Before I respond to a parent/family member who
informed me that they do not want anyone who is perceived (or self-reported)
homosexual or transgendered to be caring for, educating, and/or interacting
with their child, I would first want to understand why they feel the way they
do and try to address any concerns they may have with regard to their personal
feelings and beliefs. As far as
responding to a parent in a program about a teacher (regardless of gender,
gender identity, and sexual orientation), I always focus on the teacher’s
individual accomplishments, skill, education, and dedication in the early
childhood field and that as professionals and a professional program all
personal bias is identified, explored, and kept out of the classroom. I think for me it is safe to say that if a
parent has problems with a teacher’s personal life style that this may not be
the program for them.
I have heard terms such as fag,
homo, sissy, tomboy, and lesbo used as an insult throughout my life.
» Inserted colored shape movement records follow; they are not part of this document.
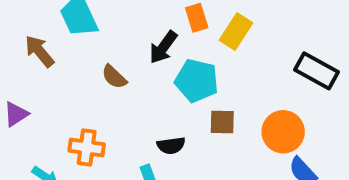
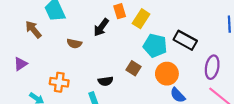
brown semicircle: (114, 77) -> (74, 43), turned -32
cyan pentagon: (197, 81) -> (155, 46), moved
brown square: (222, 122) -> (134, 68), turned 32

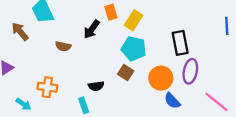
black rectangle: (185, 40) -> (180, 43), turned 50
cyan pentagon: (155, 46) -> (134, 49), moved
purple ellipse: (212, 67) -> (190, 71), moved

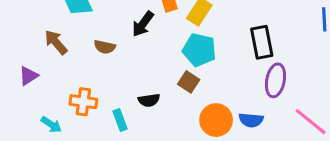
brown arrow: (20, 32) -> (56, 42), moved
orange circle: (161, 78) -> (216, 120), moved
blue semicircle: (172, 101) -> (251, 120), turned -42
cyan rectangle: (84, 105) -> (120, 120), moved

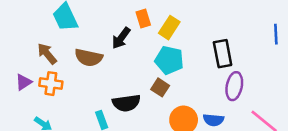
brown semicircle: (105, 47) -> (89, 58), size x1.5
black semicircle: (149, 100) -> (126, 103), size x1.5
orange cross: (83, 102) -> (51, 84), moved

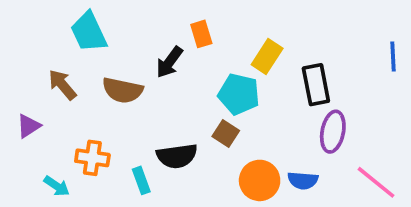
yellow rectangle: (169, 28) -> (267, 56), moved
orange cross: (51, 84) -> (92, 158), moved

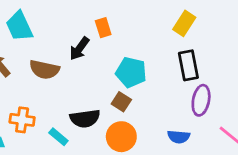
yellow rectangle: (267, 56) -> (184, 23), moved
cyan rectangle: (141, 180) -> (58, 137), turned -30
orange circle: (260, 180) -> (121, 137), moved

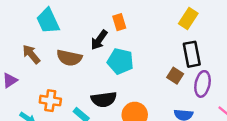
cyan pentagon: (131, 72) -> (120, 61), moved
brown square: (121, 102) -> (175, 76), moved

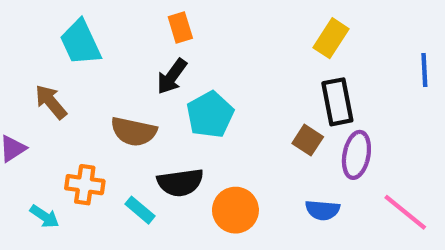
orange rectangle: (119, 22) -> (180, 28), moved
brown semicircle: (69, 58) -> (134, 132), moved
cyan pentagon: (120, 61) -> (210, 115), turned 30

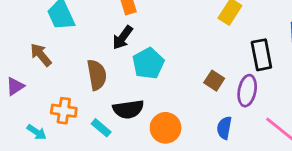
black rectangle: (337, 102) -> (261, 55), moved
brown semicircle: (134, 132) -> (97, 75), turned -112
blue semicircle: (323, 210) -> (224, 128), turned 95

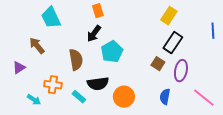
black rectangle: (261, 55) -> (173, 43), moved, turned 45

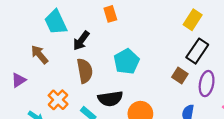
black arrow: (94, 34) -> (81, 41), moved
orange cross: (53, 85) -> (58, 100), turned 36

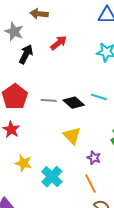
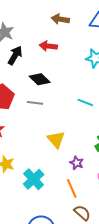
brown arrow: (39, 14) -> (60, 19), moved
red arrow: (59, 43) -> (48, 46), turned -138
black diamond: (74, 103) -> (40, 79), moved

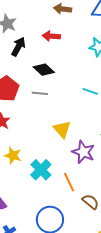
purple star: (77, 163) -> (83, 152), size x1.6
orange line: (72, 188) -> (69, 182), moved

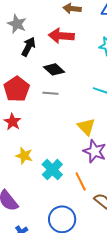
red arrow: (51, 36) -> (61, 36), size x1.4
yellow triangle: (62, 129) -> (86, 127), moved

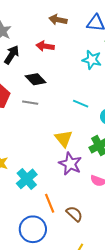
red arrow: (61, 36) -> (45, 46), size x0.7
orange line: (81, 181) -> (50, 203), moved

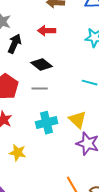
cyan cross: (27, 179) -> (47, 123), moved, turned 35

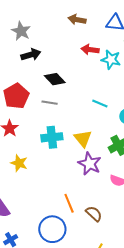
red arrow: (47, 31) -> (90, 50), moved
black arrow: (15, 44) -> (31, 55), turned 42

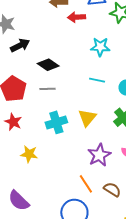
red arrow: (90, 50) -> (77, 17), moved
cyan star: (111, 60) -> (100, 47), moved
yellow triangle: (83, 139) -> (87, 118), turned 30
purple star: (90, 164) -> (99, 155), moved, turned 30

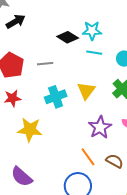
cyan star: (100, 47) -> (92, 31), moved
black diamond: (48, 65) -> (68, 37), moved
red star: (13, 122) -> (13, 98), turned -30
yellow star: (29, 154) -> (30, 130), size x1.4

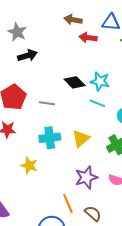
yellow star: (30, 130) -> (29, 165), moved, size x0.7

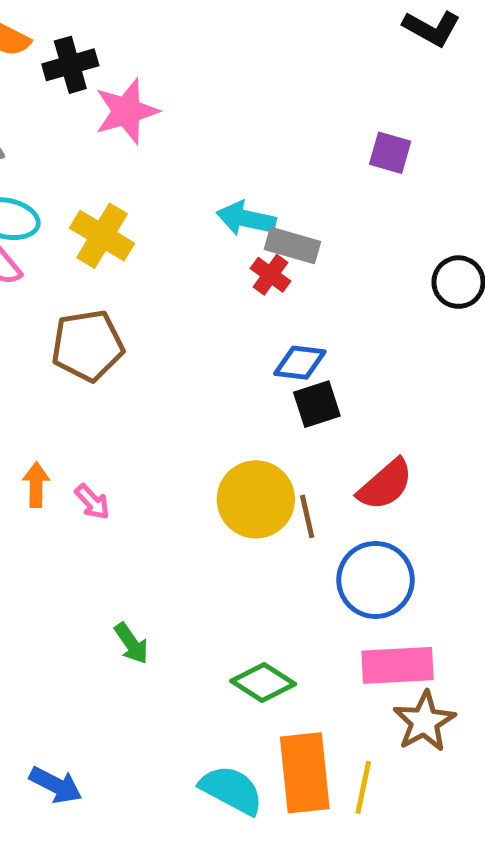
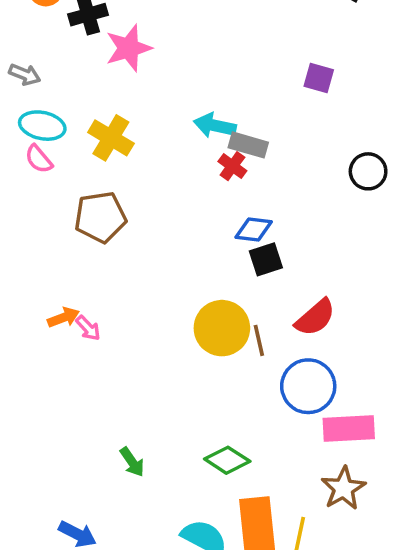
orange arrow: (36, 485) -> (63, 318), turned 68
pink arrow: (92, 502) -> (88, 328), moved
green arrow: (131, 643) -> (132, 462), moved
pink rectangle: (397, 665) -> (349, 428), moved

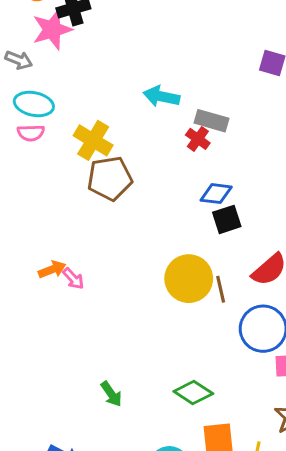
pink star: (129, 48) -> (52, 30), moved
cyan arrow: (215, 126) -> (161, 96), moved
yellow cross: (111, 138) -> (93, 140), moved
pink semicircle: (39, 159) -> (31, 133), turned -52
brown pentagon: (100, 217) -> (110, 178), moved

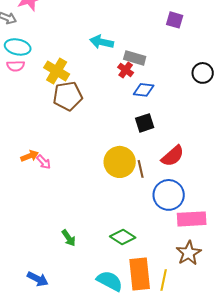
blue diamond: (216, 194) -> (144, 90), moved

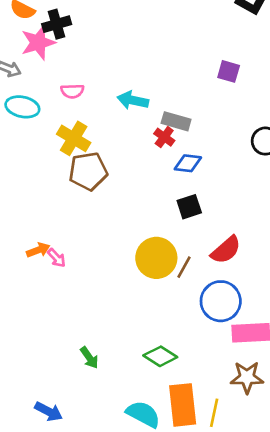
pink semicircle: (16, 66) -> (72, 91), moved
brown line: (141, 169) -> (184, 267), turned 42
brown star: (189, 253) -> (247, 377), turned 30

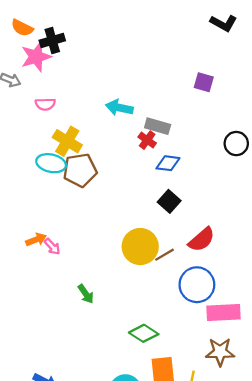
pink semicircle: (72, 91) -> (45, 104), moved
cyan ellipse: (22, 107) -> (51, 163), moved
black square: (189, 207) -> (169, 201), turned -30
brown line: (184, 267) -> (164, 255), turned 30
green arrow: (89, 358) -> (86, 294), moved

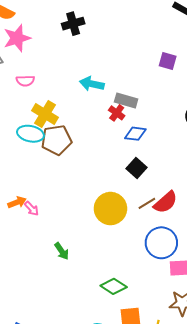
black cross: (52, 41) -> (73, 24), moved
brown line: (164, 255) -> (147, 203), moved

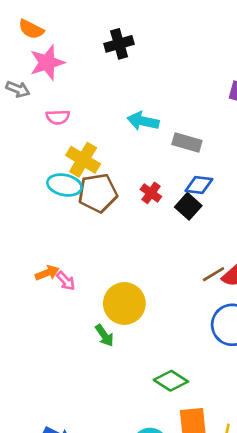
red cross: (117, 113) -> (151, 193), moved
black square: (136, 168) -> (188, 206), moved
yellow circle: (110, 209) -> (124, 303), moved

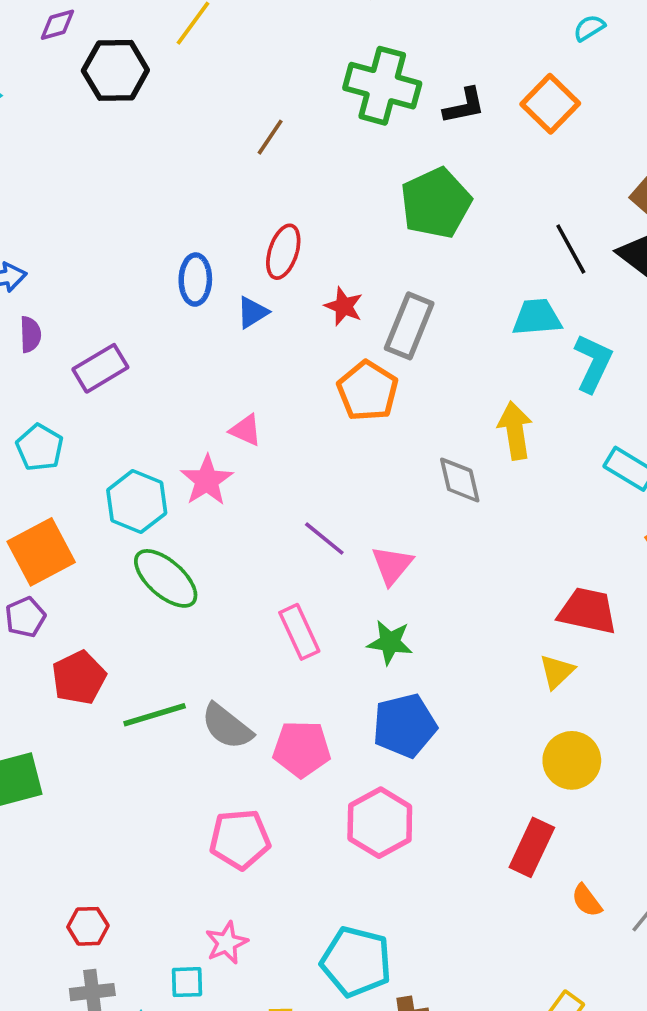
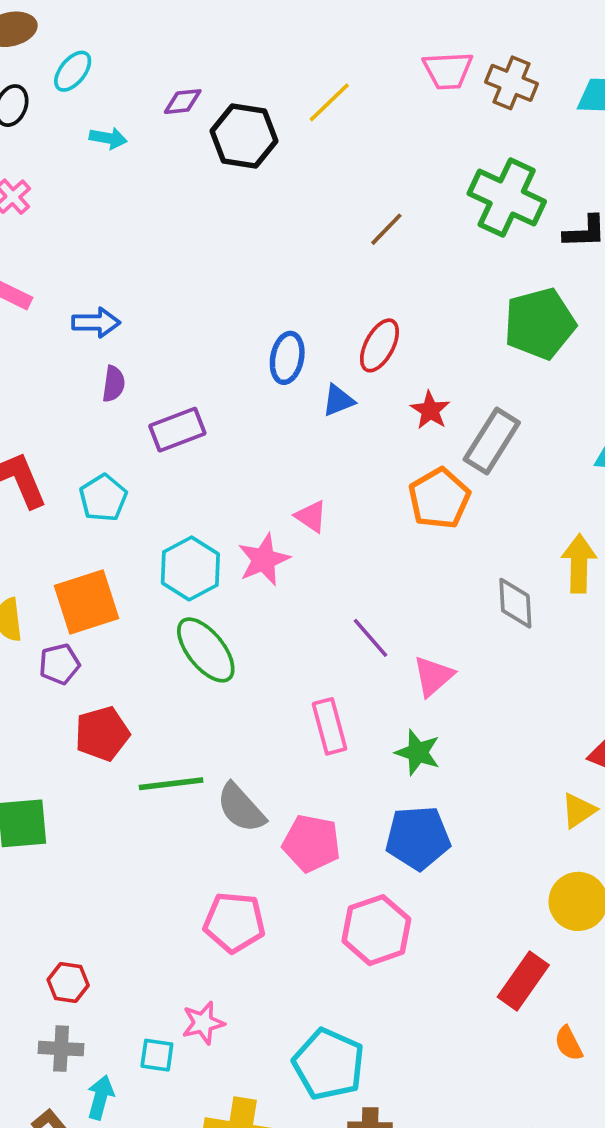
purple diamond: (57, 25) -> (183, 102), moved

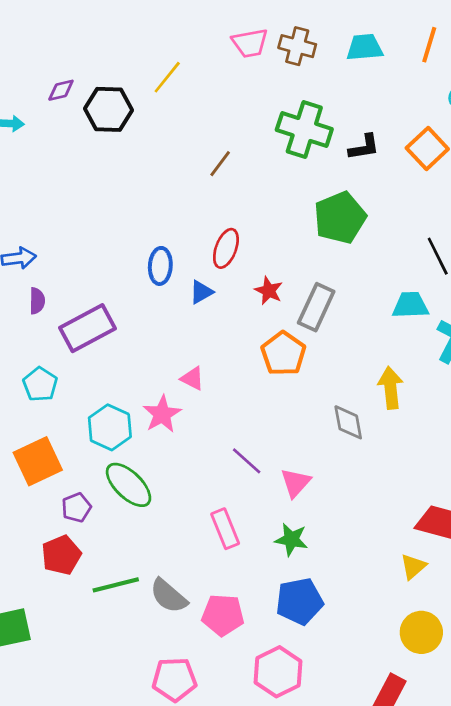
purple rectangle: (177, 430) -> (88, 328), size x1.4
purple pentagon: (59, 664) -> (76, 508), moved

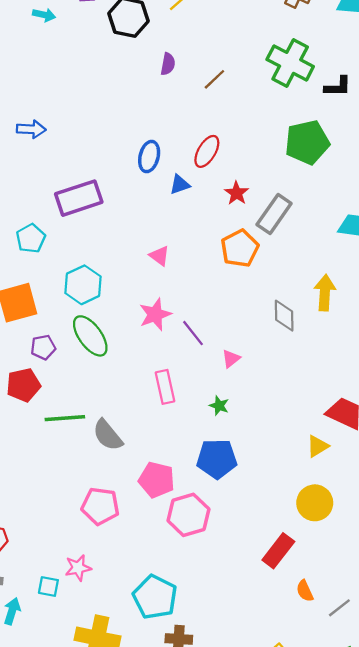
purple semicircle: (37, 301) -> (168, 64), moved
pink star: (162, 414) -> (155, 314), moved
pink triangle: (296, 483) -> (231, 359), size x0.7
green star: (291, 539) -> (219, 406), size x0.7
pink pentagon: (223, 615) -> (157, 480), moved

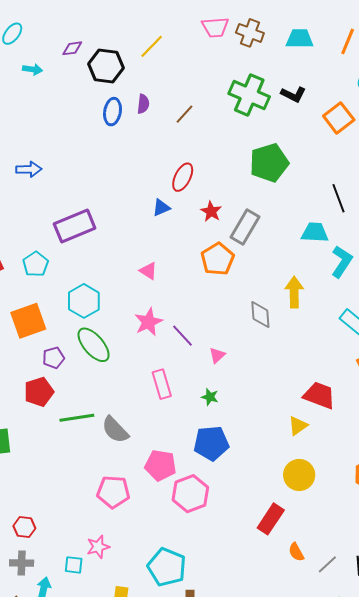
black L-shape: (338, 87) -> (293, 94), moved, turned 30
blue ellipse: (149, 157) -> (112, 112), moved

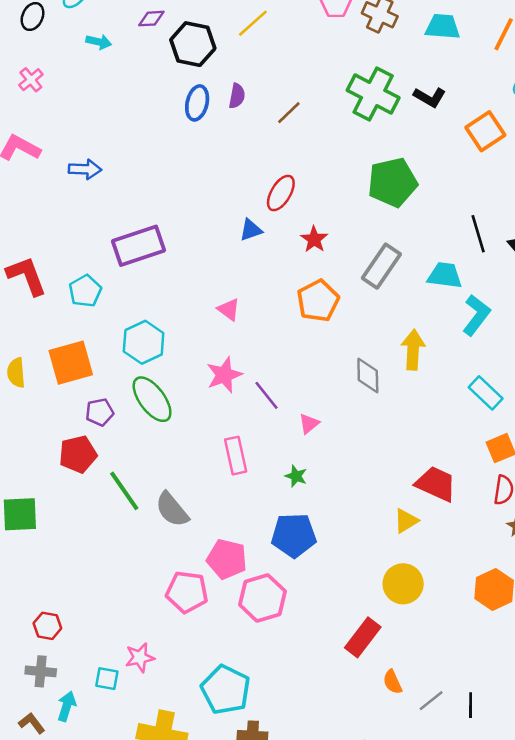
gray rectangle: (245, 227) -> (381, 266), moved
green line: (77, 418) -> (124, 491), turned 60
pink pentagon: (113, 492) -> (187, 592), moved

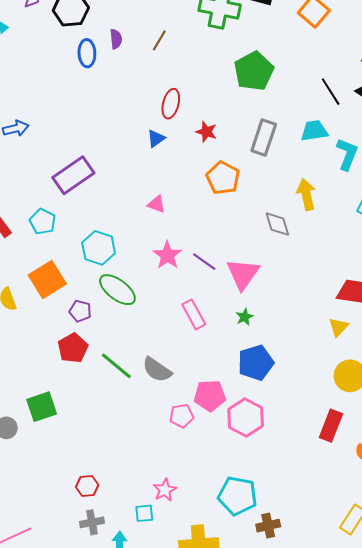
purple pentagon: (100, 412) -> (80, 311), turned -30
pink triangle: (309, 424) -> (243, 274), size x2.0
green star: (296, 476) -> (244, 317), turned -30
pink pentagon: (187, 592) -> (182, 416), moved, size x0.7

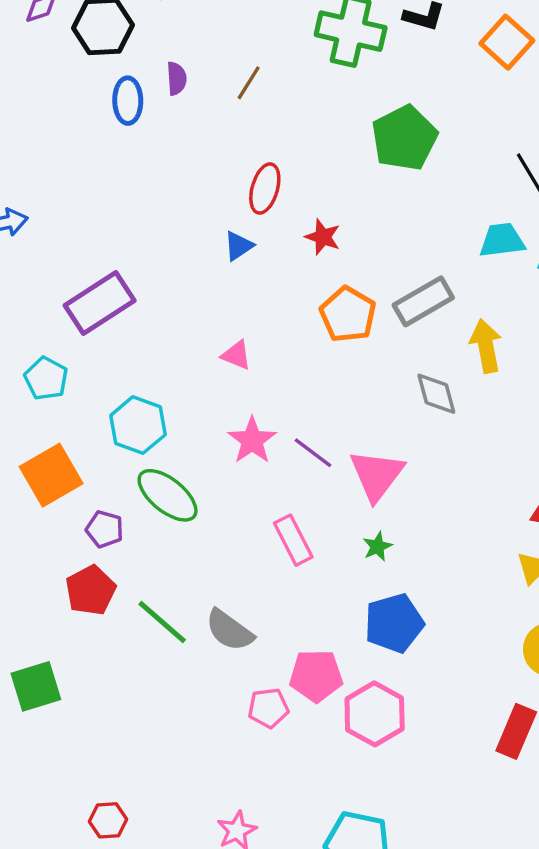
gray rectangle: (264, 138) -> (423, 301), moved, turned 40

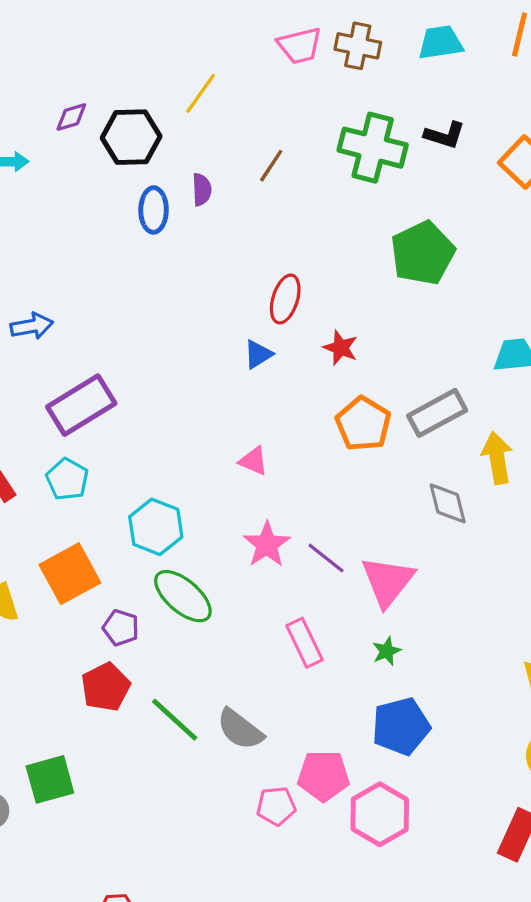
brown line: (249, 83) -> (271, 166), moved
purple rectangle: (100, 303) -> (81, 405), moved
It is amazing how many times I have heard
some of these terms used as an insult towards another child and even more
amazing to find out that half the time the child using such terms had no idea
what they meant, but had heard their parent use the term (negatively). I currently work with children age two to
four years, so dramatic play and dress up is a free for all. I cannot tell you the number of times a
father has come in to find their son wearing a dress. While a number of fathers understand
development at this age, I have had to diffuse some intense situations where
the fathers have directed very negative statements at their own sons using the
terms gay, faggot, and sissy as they strip their child of the clothing
expressing extreme displeasure in their child’s dress choice. I first have to remind parents that these are
not terms we use in the program environment because they can negatively effect
any or all of the children that hear them, then explain development, gender,
and identity development during this age range, just what children may learn
during dramatic play, and ultimately try to find some common ground of
understanding of their beliefs and concerns while maintaining a safe healthy
learning environment for all children.
I think the hardest thing about
working with families is reminding them and even helping them understand that
while the program is trying to meet their needs as a family we are trying to
meet the needs of all the families in our care keeping all children’s best
interest in mind. It is helping each
family realize that the program serves more than just theirs.